А тем временем в городе борьба по-прежнему идет за каждый метр. Главные объекты боев: завод «Баррикады», завод «Красный Октябрь» с русским бастионом – цехом № 4 и «Теннисной ракеткой». На северной отсечной линии наши дивизии ведут тяжелейшие оборонительные бои с непрерывно атакующим противником. Когда в штабах еще блуждала идея прорыва, здесь преждевременно оставили старые, хорошо оборудованные позиции. Спартаковка и Ерзовка в руках противника, и линия обороны пролегает теперь дальше к югу по холмистой местности. Высоты «Гриб» и «Эрика», а дальше к западу овраг у Котлубани каждый день становятся свидетелями новых атак, новых контрударов и новых потерь. Только на дороге Ерзовка – Сталинград, на так называемом танковом маршруте, валяется более двадцати подбитых танков всех типов. На западе внешним фортом «крепости Сталинград» служит Мариновка. Заняв перед этой деревней полукруговую оборону, солдаты майора Виллига отражают русские попытки прорыва. Противник непрерывно усиливается, при последней атаке на эту деревню действовали 123 реактивные установки. Тем не менее фронт пока удерживается и здесь. Удерживаются позиции и на юге при таком же натиске и ценой таких же потерь.

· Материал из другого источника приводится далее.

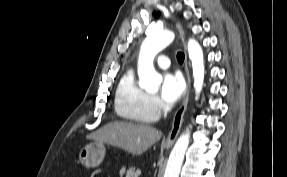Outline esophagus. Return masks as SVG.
<instances>
[{"label":"esophagus","mask_w":287,"mask_h":177,"mask_svg":"<svg viewBox=\"0 0 287 177\" xmlns=\"http://www.w3.org/2000/svg\"><path fill=\"white\" fill-rule=\"evenodd\" d=\"M176 26H177V29L179 32V36L182 39L184 52H185V56H186L185 64H186L187 86H186L185 98L183 100V103L174 115L172 129H171L169 135L166 137V139L163 140V144L166 146L172 145L174 143V141L176 140L179 132H180V129H181V126L183 123V117H184V114L186 112L188 101H189V94H190V87H191V77H190L188 67H187L188 60H187V54H186L184 32H183V29H182L180 24H176Z\"/></svg>","instance_id":"obj_1"}]
</instances>
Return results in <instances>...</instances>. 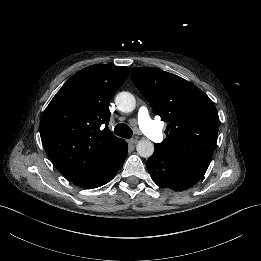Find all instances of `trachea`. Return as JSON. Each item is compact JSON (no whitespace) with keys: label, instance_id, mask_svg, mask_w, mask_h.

Жизненный центр 6-й армии по-прежнему Питомник. Здесь, на аэродроме, приземляются самолеты, доставляющие нам самое необходимое. По высочайшему приказу снабжение 6-й армии поручено теперь генерал-фельдмаршалу Мильху. Но наши запасы патронов, снарядов и горючего столь малы, а пустота в наших желудках столь велика, что даже генералу с такой «питательной» фамилией{31} не заполнить их. Вражеская противовоздушная оборона зримо становится все сильнее, черные облачка разрывов зенитных снарядов окантовывают котел. К тому же ухудшилась погода, число прилетающих «юнкерсов», «хейнкелей» и «кондоров» с каждым днем сокращается. Мы часто видим, как самолеты летят дальше на восток, за Волгу, и не возвращаются назад. Запеленгованные противником и ложно наводимые им, они, вероятно, при такой погоде приземляются где-нибудь на его аэродромах. Последствия для нас ясны. Ремень затягивается еще туже, автотранспорт сокращается еще более жестко, а стрельба по противнику почти прекращается. Врачам не хватает патентованных лекарств, аспирина, йода, касторки. Терпи и харкай – вот тебе эрзац лечения. Но так не вылечишься.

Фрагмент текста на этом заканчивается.